## Problem details
From the data, return each line holding the word "naar".

## Dataset content

--*--

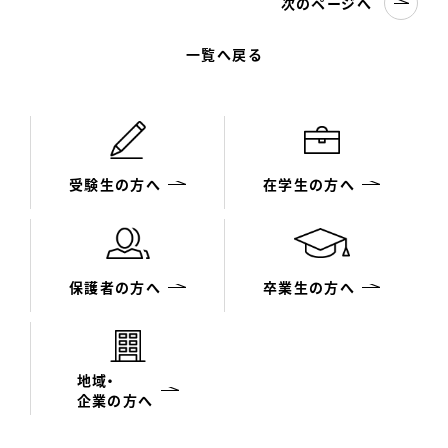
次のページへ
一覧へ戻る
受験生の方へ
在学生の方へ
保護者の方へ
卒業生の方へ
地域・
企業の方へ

--*--

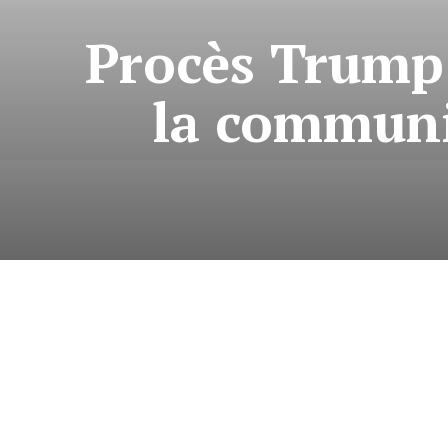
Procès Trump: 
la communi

--*--

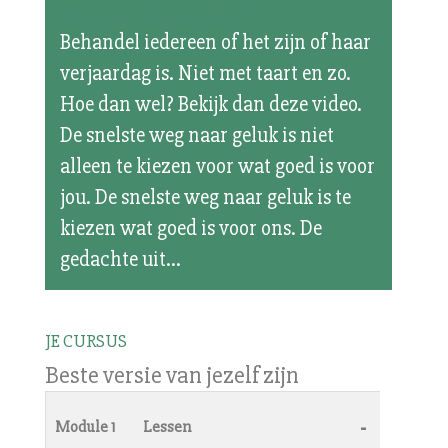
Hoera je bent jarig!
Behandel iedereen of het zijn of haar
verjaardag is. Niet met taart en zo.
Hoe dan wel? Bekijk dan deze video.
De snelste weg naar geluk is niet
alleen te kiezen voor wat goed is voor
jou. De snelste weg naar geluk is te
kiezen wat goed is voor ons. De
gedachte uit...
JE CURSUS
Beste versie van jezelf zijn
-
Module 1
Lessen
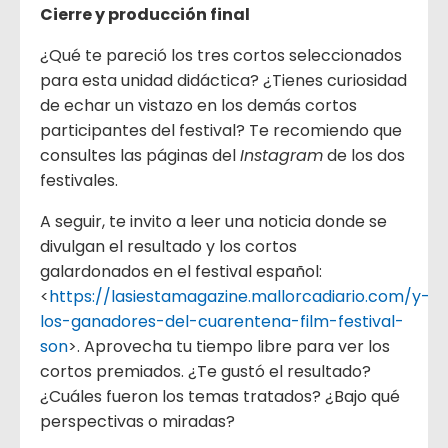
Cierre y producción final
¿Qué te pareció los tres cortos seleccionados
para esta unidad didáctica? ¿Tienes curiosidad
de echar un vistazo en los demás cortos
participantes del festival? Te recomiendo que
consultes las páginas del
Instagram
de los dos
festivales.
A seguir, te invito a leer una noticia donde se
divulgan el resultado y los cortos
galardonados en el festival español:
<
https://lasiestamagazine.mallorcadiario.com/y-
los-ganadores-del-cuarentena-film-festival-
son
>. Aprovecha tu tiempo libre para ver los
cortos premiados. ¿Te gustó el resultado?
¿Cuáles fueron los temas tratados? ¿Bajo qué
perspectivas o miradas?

--*--

## Your solution
De snelste weg naar geluk is niet
jou. De snelste weg naar geluk is te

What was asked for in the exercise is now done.